(Saved entries)
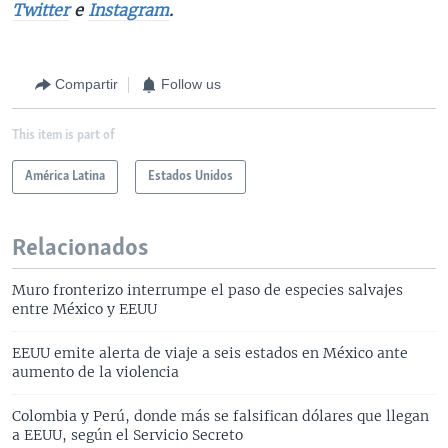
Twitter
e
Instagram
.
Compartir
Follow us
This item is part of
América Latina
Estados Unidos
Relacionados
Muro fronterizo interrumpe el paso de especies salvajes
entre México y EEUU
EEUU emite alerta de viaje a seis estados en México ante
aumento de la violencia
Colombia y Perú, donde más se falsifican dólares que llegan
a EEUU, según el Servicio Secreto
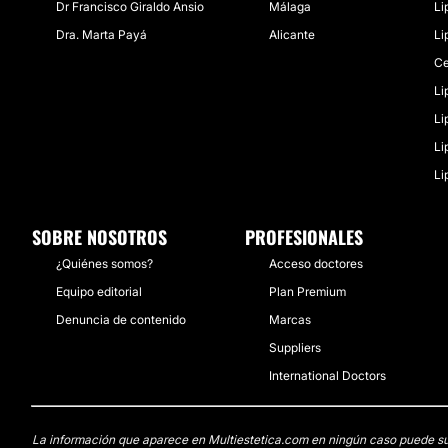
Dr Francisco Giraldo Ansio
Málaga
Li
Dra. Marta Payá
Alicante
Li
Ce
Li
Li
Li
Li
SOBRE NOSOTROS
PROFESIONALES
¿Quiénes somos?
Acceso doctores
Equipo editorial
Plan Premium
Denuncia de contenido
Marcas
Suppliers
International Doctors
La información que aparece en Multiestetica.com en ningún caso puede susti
* * *
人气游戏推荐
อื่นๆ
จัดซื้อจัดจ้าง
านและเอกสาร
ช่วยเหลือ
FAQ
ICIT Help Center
==
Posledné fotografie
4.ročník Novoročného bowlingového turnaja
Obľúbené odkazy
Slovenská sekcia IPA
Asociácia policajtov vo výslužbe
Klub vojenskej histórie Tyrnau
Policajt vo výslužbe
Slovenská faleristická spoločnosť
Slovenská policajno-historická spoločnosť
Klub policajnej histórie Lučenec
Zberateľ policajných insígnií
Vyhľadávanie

▸ EXERCISE OBJECTIVE: Above are the records; repeat exactly the lines from the one holding "International Doctors" down to the one holding "La información que", end lines included.

▸ TASK ANSWER:
International Doctors
La información que aparece en Multiestetica.com en ningún caso puede susti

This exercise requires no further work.